The voxel value range of MRI images varies significantly across different machines and imaging modalities. To reduce the impact of voxel value outliers, we sorted all voxels’ values in each image and truncated them to the range of 0.5 to 99.5 percentile.

Radiomics features

Feature extraction

We extracted corresponding radiomics features for each ROI in this study. Prior to extraction, various filters were applied to ROIs, including additive Gaussian white noise, Laplacian of Gaussian, shot noise, wavelet, binomial blur, recursive Gaussian, discrete Gaussian, curvature flow filters, and several simple filters, such as BoxMean and Normalize. All features were extracted using the PyRadiomics package (version 3.0.1) [25], and most of them adhered to the feature definitions provided by the Imaging Biomarker Standardization Initiative [26].
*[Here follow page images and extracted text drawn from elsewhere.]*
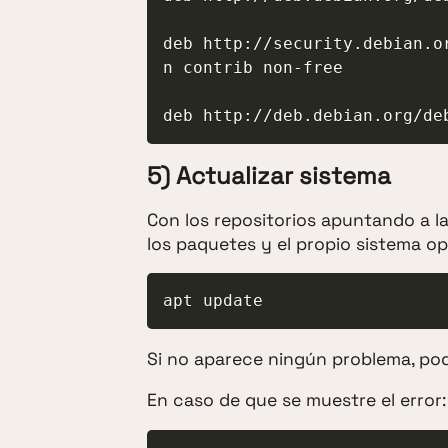
deb http://security.debian.o
n contrib non-free

5) Actualizar sistema
Con los repositorios apuntando a l
los paquetes y el propio sistema op
apt update
Si no aparece ningún problema, po
En caso de que se muestre el error:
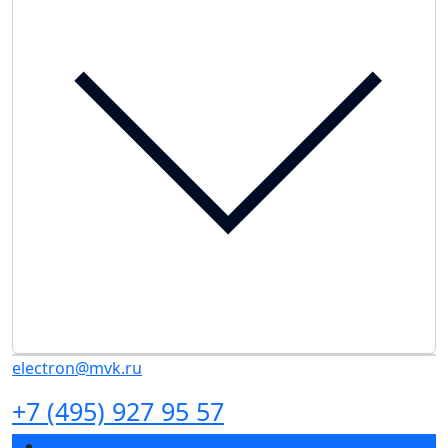
electron@mvk.ru
+7 (495) 927 95 57
Разделы выставки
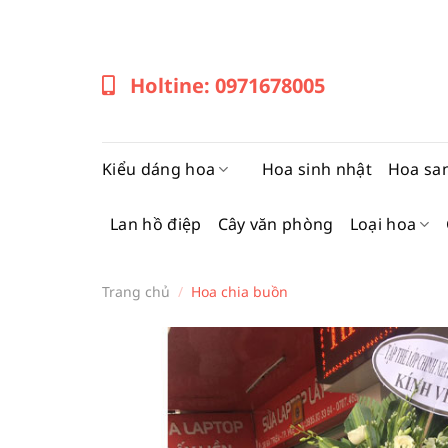
Bỏ
qua
nội
Holtine: 0971678005
dung
Kiểu dáng hoa
Hoa sinh nhật
Hoa sa
Lan hồ điệp
Cây văn phòng
Loại hoa
Trang chủ
/
Hoa chia buồn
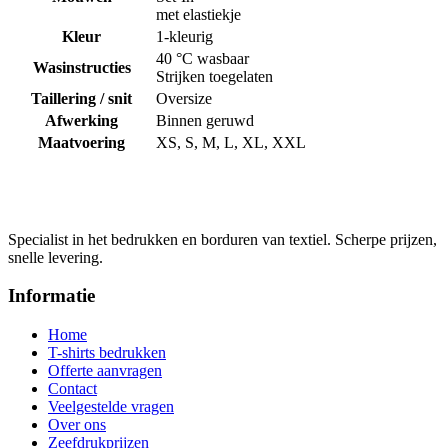
met elastiekje
Kleur
1-kleurig
40 °C wasbaar
Wasinstructies
Strijken toegelaten
Taillering / snit
Oversize
Afwerking
Binnen geruwd
Maatvoering
XS, S, M, L, XL, XXL
Specialist in het bedrukken en borduren van textiel. Scherpe prijzen,
snelle levering.
Informatie
Home
T-shirts bedrukken
Offerte aanvragen
Contact
Veelgestelde vragen
Over ons
Zeefdrukprijzen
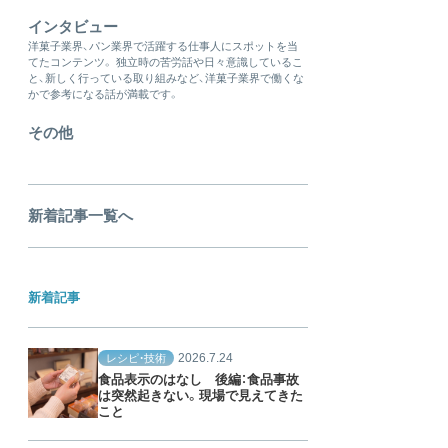
インタビュー
洋菓子業界、パン業界で活躍する仕事人にスポットを当
てたコンテンツ。 独立時の苦労話や日々意識しているこ
と、新しく行っている取り組みなど、洋菓子業界で働くな
かで参考になる話が満載です。
その他
新着記事一覧へ
新着記事
2026.7.24
レシピ・技術
食品表示のはなし 後編：食品事故
は突然起きない。現場で見えてきた
こと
The handcrafted features were classified as (I) geometry, (II) intensity, and (III) texture. Geometry features capture the three-dimensional shape of the tumor. Intensity features represent the first-order statistical distribution of voxel intensities within the tumor. Texture features describe patterns or the second- and higher-order spatial distributions of intensities. Various methods were used to extract texture features, including the gray-level co-occurrence matrix, the gray-level run length matrix, the gray-level size zone matrix, and the neighborhood gray-tone difference matrix.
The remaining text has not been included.